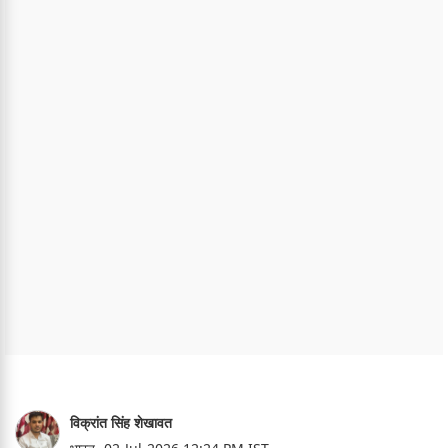
विक्रांत सिंह शेखावत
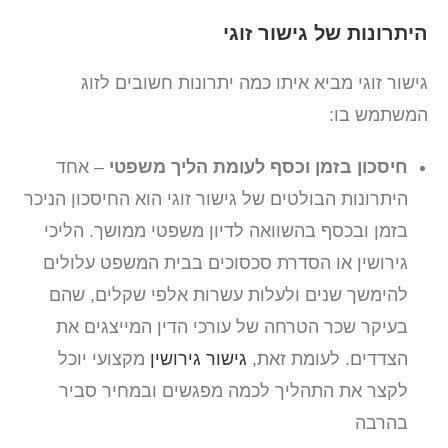
היתרונות של גישור זוגי
גישור זוגי מביא איתו כמה יתרונות חשובים לזוג
המשתמש בו:
חיסכון בזמן וכסף לעומת הליך משפטי
– אחד
היתרונות הבולטים של גישור זוגי הוא החיסכון הניכר
בזמן ובכסף בהשוואה לדיון משפטי ממושך. הליכי
גירושין או הסדרת סכסוכים בבית המשפט עלולים
להימשך שנים ולעלות עשרות אלפי שקלים, שהם
בעיקר שכר הטרחה של עורכי הדין המייצגים את
הצדדים. לעומת זאת,
גישור גירושין
מקצועי יוכל
לקצר את התהליך לכמה מפגשים ובמחיר סביר
בהרבה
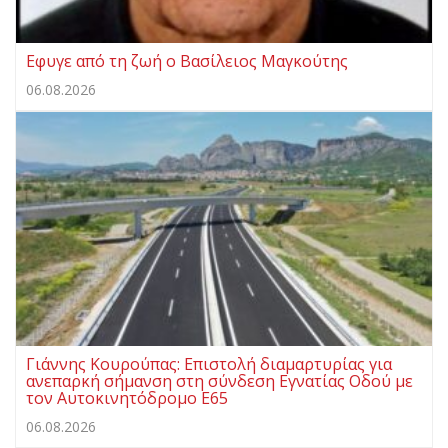
Eφυγε από τη ζωή ο Βασίλειος Μαγκούτης
06.08.2026
Γιάννης Κουρούπας: Επιστολή διαμαρτυρίας για
ανεπαρκή σήμανση στη σύνδεση Εγνατίας Οδού με
τον Αυτοκινητόδρομο Ε65
06.08.2026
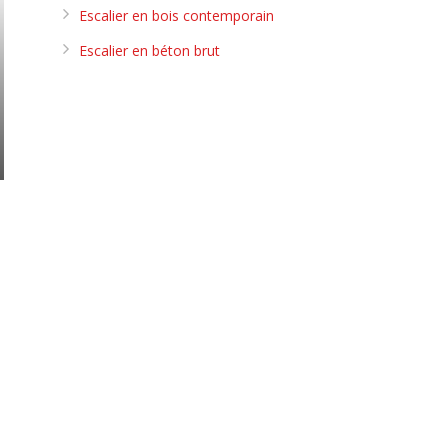
Escalier en bois contemporain
Escalier en béton brut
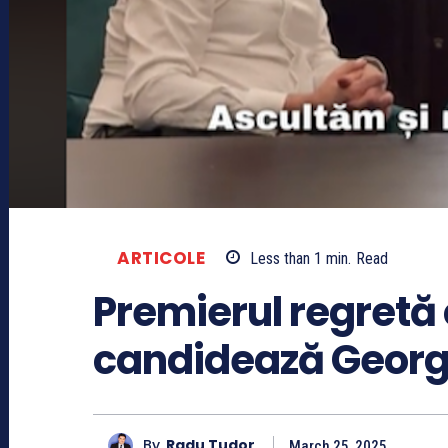
ARTICOLE
Less than 1
min.
Read
Premierul regretă
candidează Geor
By
Radu Tudor
March 25, 2025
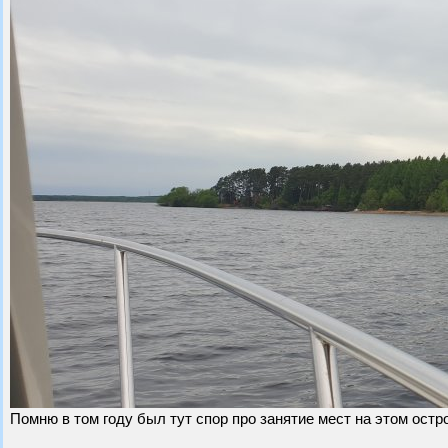
Помню в том году был тут спор про занятие мест на этом остров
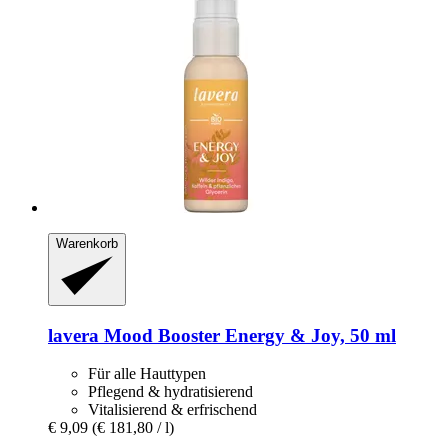
Warenkorb
lavera
Mood Booster Energy & Joy, 50 ml
Für alle Hauttypen
Pflegend & hydratisierend
Vitalisierend & erfrischend
€ 9,09
(€ 181,80 / l)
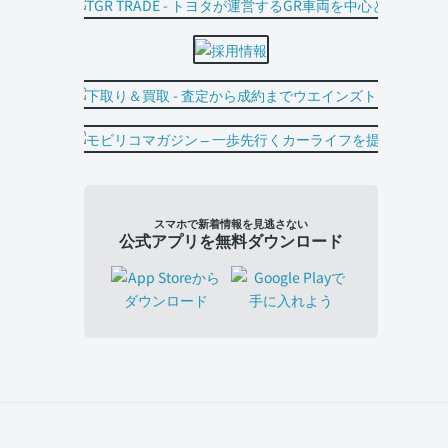
スマホで新着情報を見逃さない
公式アプリを無料ダウンロード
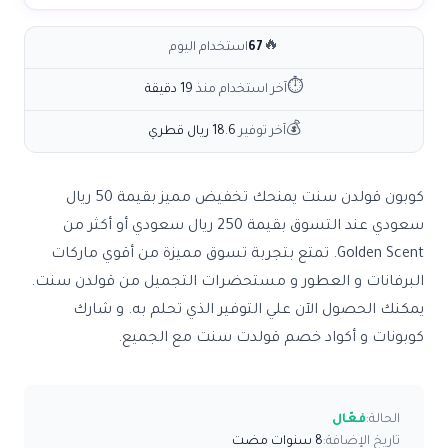
🔥
67
استخدام اليوم
⏱
آخر استخدام منذ
19 دقيقة
💰
آخر توفير
18.6 ريال قطري
كوبون قولدن سنت يمنحك تخفيض مميز بقيمة 50 ريال
سعودي عند التسوق بقيمة 250 ريال سعودي أو أكثر من
Golden Scent. تمتع بتجربة تسوق مميزة من أقوي ماركات
البرفانات و العطور و مستحضرات التجميل من قولدن سنت.
يمكنك الحصول الآن علي التوفير الذي تحلم به. و شارك
كوبونات و أكواد خصم قولدت سنت مع الجميع.
الحالة:
فعّال
تاريخ الإضافة:
8 سنوات مضت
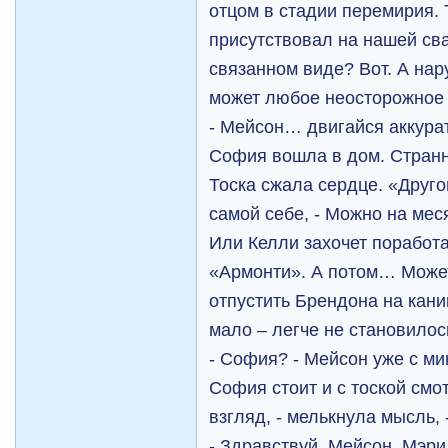
отцом в стадии перемирия. 
присутствовал на нашей сва
связанном виде? Вот. А нар
может любое неосторожное
- Мейсон… двигайся аккур
София вошла в дом. Странно
Тоска сжала сердце. «Другог
самой себе, - Можно на мес
Или Келли захочет поработ
«Армонти». А потом… Може
отпустить Брендона на кан
мало – легче не становилос
- София? - Мейсон уже с ми
София стоит и с тоской смо
взгляд, - мелькнула мысль, 
- Здравствуй, Мейсон. Мэри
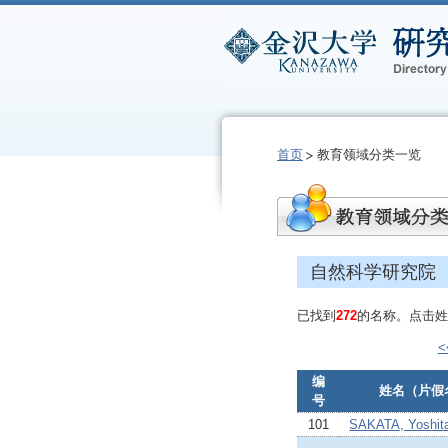
首页
教育领域分类一览
自然科学研究院
已找到
272
的名称。点击姓
编
姓名（片假
号
101
SAKATA, Yoshit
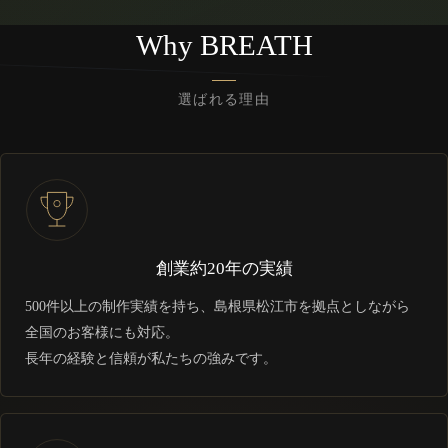
Why BREATH
選ばれる理由
創業約20年の実績
500件以上の制作実績を持ち、島根県松江市を拠点としながら
全国のお客様にも対応。
長年の経験と信頼が私たちの強みです。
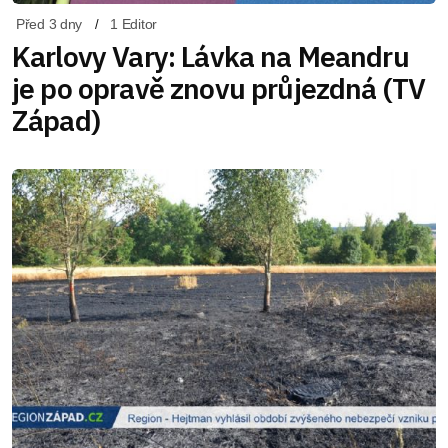
Před 3 dny
1 Editor
Karlovy Vary: Lávka na Meandru
je po opravě znovu průjezdná (TV
Západ)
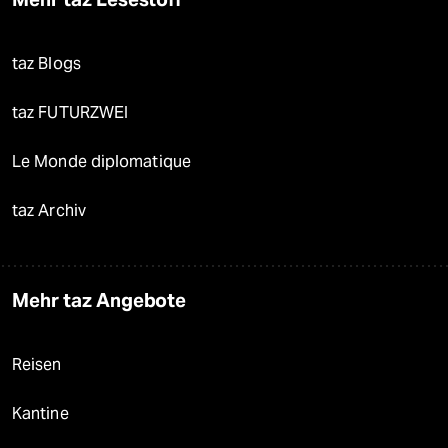
taz Blogs
taz FUTURZWEI
Le Monde diplomatique
taz Archiv
Mehr taz Angebote
Reisen
Kantine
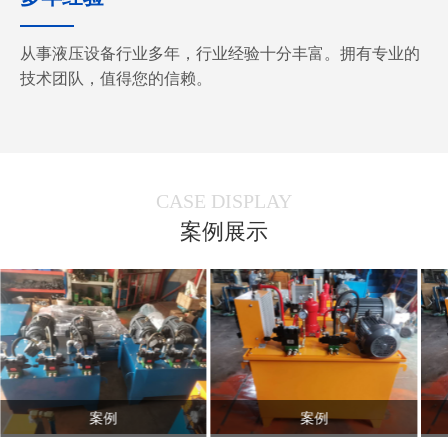
从事液压设备行业多年，行业经验十分丰富。拥有专业的
技术团队，值得您的信赖。
CASE DISPLAY
案例展示
案例
案例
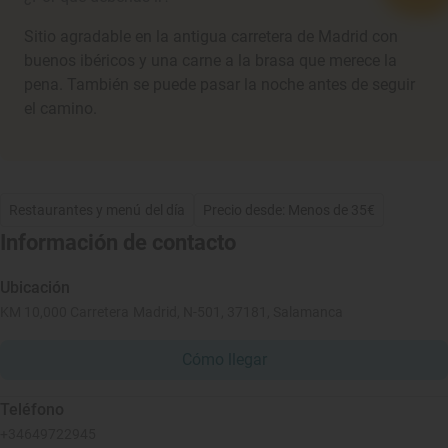
Sitio agradable en la antigua carretera de Madrid con
buenos ibéricos y una carne a la brasa que merece la
pena. También se puede pasar la noche antes de seguir
el camino.
Restaurantes y menú del día
Precio desde: Menos de 35€
Información de contacto
Ubicación
KM 10,000 Carretera Madrid, N-501, 37181, Salamanca
Cómo llegar
Teléfono
+34649722945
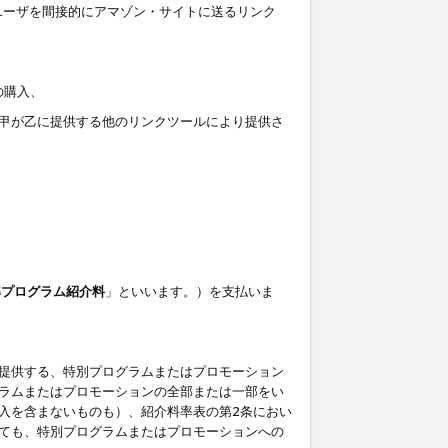
ユーザを間接的にアマゾン・サイトに送るリンク
の購入、
しくは甲が乙に提供する他のリンクツールにより提供さ
準プログラム紹介料
」といいます。）を支払いま
提供する、特別プログラムまたはプロモーション
ラムまたはプロモーションの全部または一部をい
入を含まないものも）、紹介料率表の第2条におい
ても、特別プログラムまたはプロモーションへの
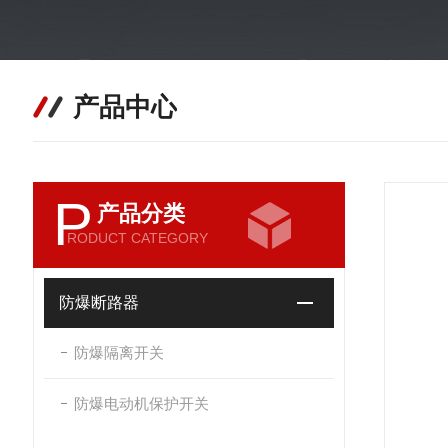
产品中心
P
产品分类
RODUCT CATEGORY
防爆断路器
防爆隔离开关
防爆电动机保护开关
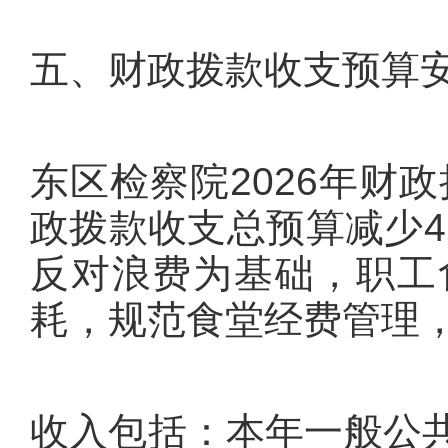
五、财政拨款收支预算
东区检察院2026年财政
政拨款收支总预算减少4
反对浪费为基础，职工
耗，规范食堂经费管理
收入包括：本年一般公共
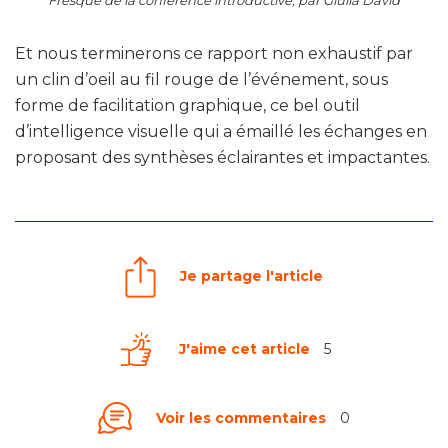
Et nous terminerons ce rapport non exhaustif par
un clin d’oeil au fil rouge de l’événement, sous
forme de facilitation graphique, ce bel outil
d’intelligence visuelle qui a émaillé les échanges en
proposant des synthèses éclairantes et impactantes.
Je partage l'article
J'aime cet article
5
Voir les commentaires
0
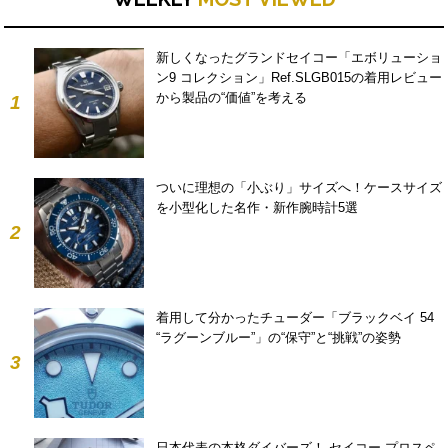
新しくなったグランドセイコー「エボリューショ
ン9 コレクション」Ref.SLGB015の着用レビュー
から製品の“価値”を考える
1
ついに理想の「小ぶり」サイズへ！ケースサイズ
を小型化した名作・新作腕時計5選
2
着用して分かったチューダー「ブラックベイ 54
“ラグーンブルー”」の“保守”と“挑戦”の姿勢
3
日本代表の本格ダイバーズ！ セイコー プロスペ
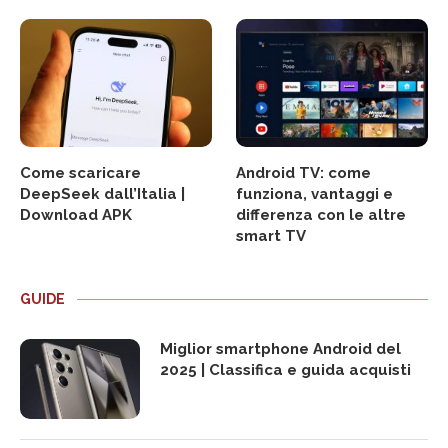
Come scaricare
Android TV: come
DeepSeek dall’Italia |
funziona, vantaggi e
Download APK
differenza con le altre
smart TV
GUIDE
Miglior smartphone Android del
2025 | Classifica e guida acquisti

### [Exercise description]
Across the whole listing, show each line where the word "גירושין" occurs.

### [Written solution]
גירושין או הסדרת סכסוכים בבית המשפט עלולים
גישור גירושין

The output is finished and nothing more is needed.